Steatocystoma multiplex is a skin disorder characterized by the development of multiple noncancerous (benign) cysts known as steatocystomas. These growths begin in the skin's sebaceous glands, which normally produce an oily substance called sebum that lubricates the skin and hair. Steatocystomas are filled with sebum.
In affected individuals, steatocystomas typically first appear during adolescence and are found most often on the torso, neck, upper arms, and upper legs. These cysts are usually the only sign of the condition. However, some affected individuals also have mild abnormalities involving the teeth or the fingernails and toenails.
Although the prevalence of steatocystoma multiplex is unknown, it appears to be rare.
Steatocystoma multiplex can be caused by mutations in the KRT17 gene. This gene provides instructions for making a protein called keratin 17, which is produced in the nails, the hair follicles, and the skin on the palms of the hands and soles of the feet. It is also found in the skin's sebaceous glands. Keratin 17 partners with a similar protein called keratin 6b to form networks that provide strength and resilience to the skin, nails, and other tissues.
The KRT17 gene mutations that cause steatocystoma multiplex alter the structure of keratin 17, preventing it from forming strong, stable networks within cells. The defective keratin network disrupts the growth and function of cells in the skin and nails, including cells that make up the sebaceous glands. These abnormalities lead to the growth of sebum-containing cysts in people with steatocystoma multiplex. However, it is unclear why steatocystomas are typically the only feature of this disorder.
Many researchers believe that steatocystoma multiplex is a variant form of a disorder called pachyonychia congenita, which can also result from mutations in the KRT17 gene. Like steatocystoma multiplex, pachyonychia congenita involves the growth of steatocystomas.
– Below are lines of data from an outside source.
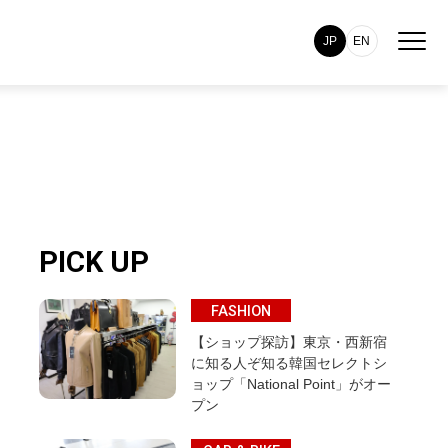
JP
EN
PICK UP
FASHION
【ショップ探訪】東京・西新宿
に知る人ぞ知る韓国セレクトシ
ョップ「National Point」がオー
プン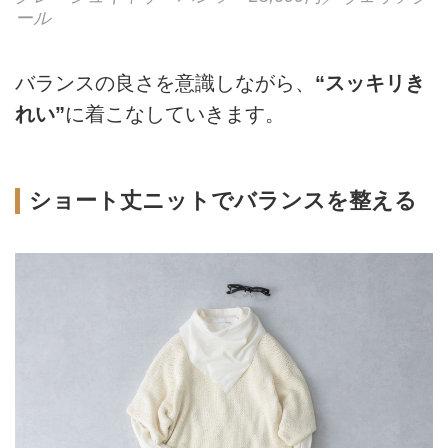
ール
バランスの良さを意識しながら、
“スッキリき
れい”
に着こなしていきます。
ショート丈ニットでバランスを整える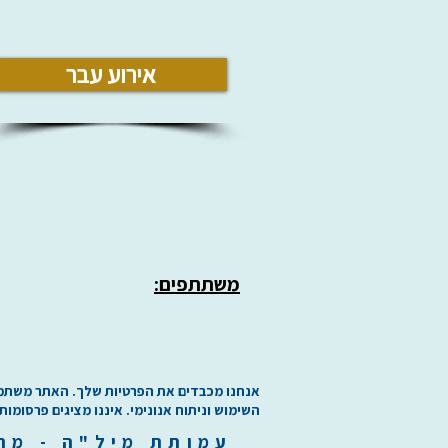
אירוע עבר
משתתפים:
אנחנו מכבדים את הפרטיות שלך. האתר משתמש בע
השימוש וניתוח אנונימי. איננו מציגים פרסומות
עמותת
מיל"ה
-
מ
ר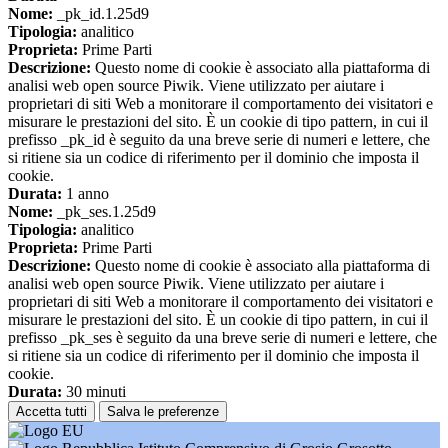
Nome:
_pk_id.1.25d9
Tipologia:
analitico
Proprieta:
Prime Parti
Descrizione:
Questo nome di cookie è associato alla piattaforma di
analisi web open source Piwik. Viene utilizzato per aiutare i
proprietari di siti Web a monitorare il comportamento dei visitatori e
misurare le prestazioni del sito. È un cookie di tipo pattern, in cui il
prefisso _pk_id è seguito da una breve serie di numeri e lettere, che
si ritiene sia un codice di riferimento per il dominio che imposta il
cookie.
Durata:
1 anno
Nome:
_pk_ses.1.25d9
Tipologia:
analitico
Proprieta:
Prime Parti
Descrizione:
Questo nome di cookie è associato alla piattaforma di
analisi web open source Piwik. Viene utilizzato per aiutare i
proprietari di siti Web a monitorare il comportamento dei visitatori e
misurare le prestazioni del sito. È un cookie di tipo pattern, in cui il
prefisso _pk_ses è seguito da una breve serie di numeri e lettere, che
si ritiene sia un codice di riferimento per il dominio che imposta il
cookie.
Durata:
30 minuti
Accetta tutti
Salva le preferenze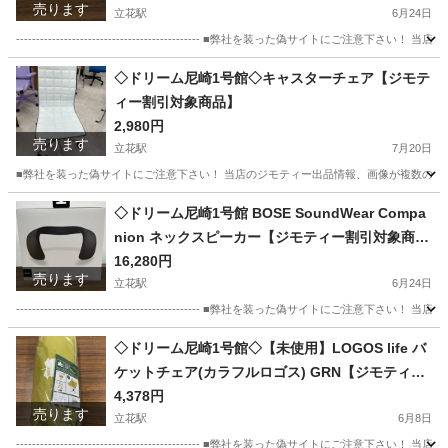
売ります
立花駅
6月24日
---------------------------------------------- ■弊社を装った偽
兵庫
尼崎市
立花駅
おもちゃ
店頭
◇ドリーム尼崎1号館◇キャスターチェア【ジモテ
ィー割引対象商品】
2,980円
売ります
立花駅
7月20日
■弊社を装った偽サイトにご注意下さい！ 当店のジモティー出品情報、画像が複数の偽サ
兵庫
尼崎市
立花駅
椅子
ドリーム
◇ドリーム尼崎1号館 BOSE SoundWear Compa
nion ネックスピーカー【ジモティー割引対象商
品】
16,280円
売ります
立花駅
6月24日
---------------------------------------------- ■弊社を装った偽
兵庫
尼崎市
立花駅
オーディオ
Companion
◇ドリーム尼崎1号館◇【未使用】LOGOS life バ
ケットチェア(カラフルロゴス) GRN【ジモティー
割引対象商品】
4,378円
売ります
立花駅
6月8日
---------------------------------------------- ■弊社を装った偽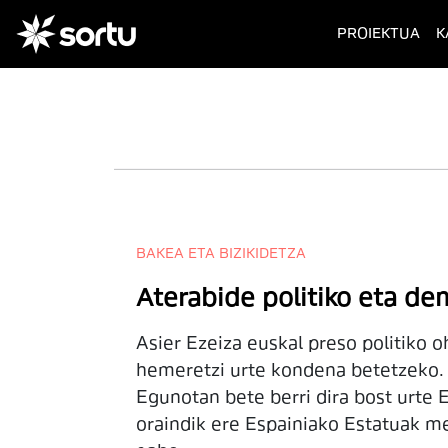
(cur
PROIEKTUA
K
BAKEA ETA BIZIKIDETZA
Aterabide politiko eta de
Asier Ezeiza euskal preso politiko o
hemeretzi urte kondena betetzeko. 
Egunotan bete berri dira bost urte 
oraindik ere Espainiako Estatuak me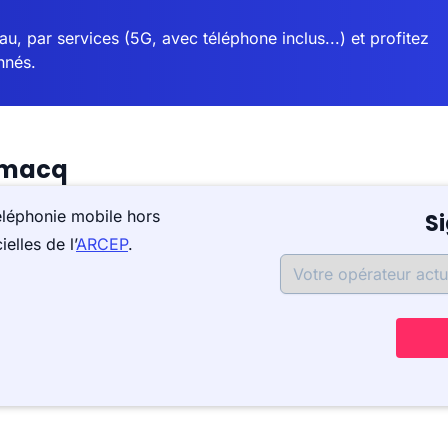
u, par services (5G, avec téléphone inclus...) et profitez
nnés.
tmacq
éléphonie mobile hors
S
elles de l’
ARCEP
.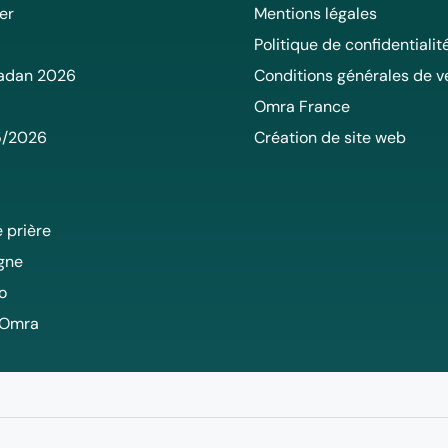
er
Mentions légales
Politique de confidentialit
adan 2026
Conditions générales de v
Omra France
5/2026
Création de site web
 prière
igne
o
 Omra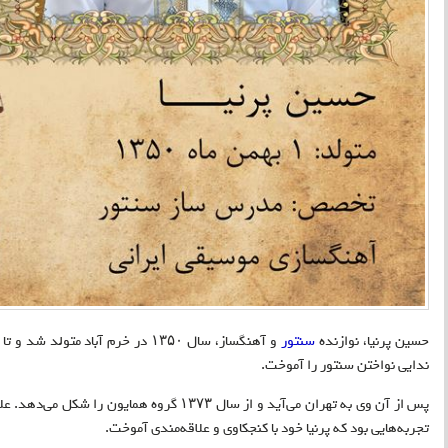
حسین پرنیا، نوازنده
سنتور
ندایی نواختن سنتور را آموخت.
پس از آن وی به تهران می‌آید و از سال ۱۳۷۳ گروه ه
تجربه‌هایی بود که پرنیا خود با کنجکاوی و علاقه‌مندی آموخت.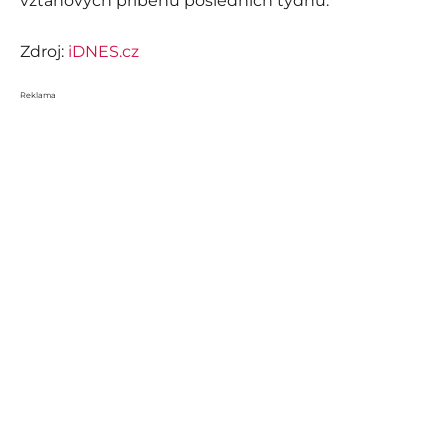
vztahových příběhů posledních týdnů.
Zdroj:
iDNES.cz
Reklama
Pachyonychia congenita is also associated with more severe nail abnormalities and a painful skin condition called palmoplantar keratoderma, which are not usually found in people with steatocystoma multiplex.
In some cases, people with steatocystoma multiplex do not have an identified mutation in the KRT17 gene. The cause of the condition in these individuals is unknown.
When steatocystoma multiplex is caused by mutations in the KRT17 gene, it is inherited in an autosomal dominant pattern. Autosomal dominant inheritance means one copy of the altered gene in each cell is sufficient to cause the disorder. In most cases, an affected person inherits the condition from an affected parent.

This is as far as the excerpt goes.